Authors
Zhang, P., Han, R., Kong, X., Chen, T., Ma, J.
Abstract
Structure-based generative models often optimize single target affinity while ignoring specificity, producing candidates prone to off-target binding. We introduce SpecLig, a unified, structure-based framework that jointly generates small molecules and peptides with improved target affinity and specificity. SpecLig represents a complex as a block-based graph, combining a hierarchical SE(3)-equivariant variational autoencoder with an energy-guided geometric latent diffusion model. Chemical priors derived from block-block contact statistics are explicitly incorporated, biasing generation toward pocket-complementary fragment combinations. We benchmark SpecLig on peptide and small-molecule tasks using standard public datasets and propose precision/breadth testing paradigms to quantify specificity. Across multiple evaluations, ligand candidates generated by SpecLig usually bind the target pocket with high specificity and affinity while maintaining competitive advantages in other attributes. Ablations indicate that both hierarchical representation and energy guidance contribute to the success.
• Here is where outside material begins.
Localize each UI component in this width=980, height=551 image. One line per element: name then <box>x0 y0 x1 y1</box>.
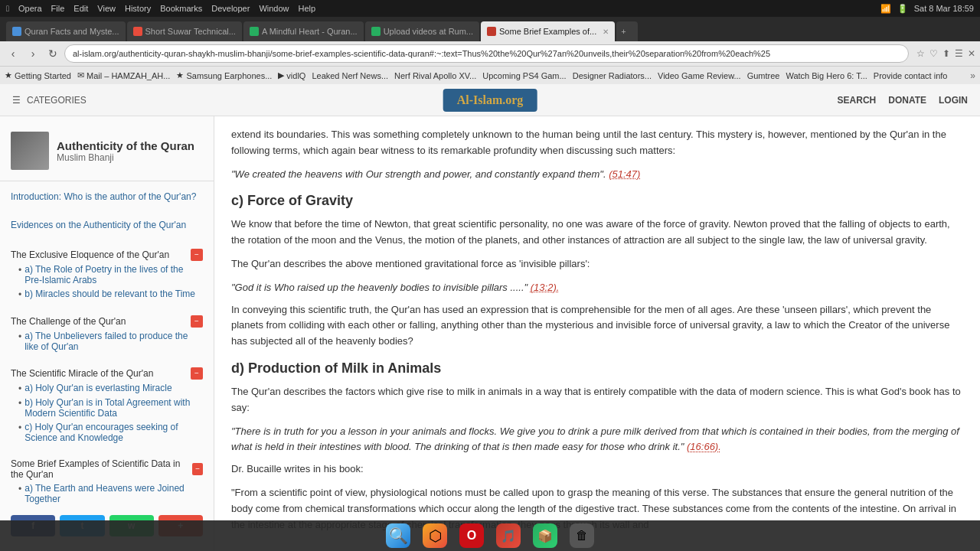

Finally, we provide multiple real applications to demonstrate how SpecLig improves ligands in natural complexes to avoid potential off-target risks. SpecLig therefore provides a practical route to prioritize higher-specificity designs for downstream experimental validation. The codes are available at: https://github.com/CQ-zhang-2016/SpecLig.
Preprint server:
bioRxiv
The authors list and abstract were imported from bioRxiv on 09 Nov 2025.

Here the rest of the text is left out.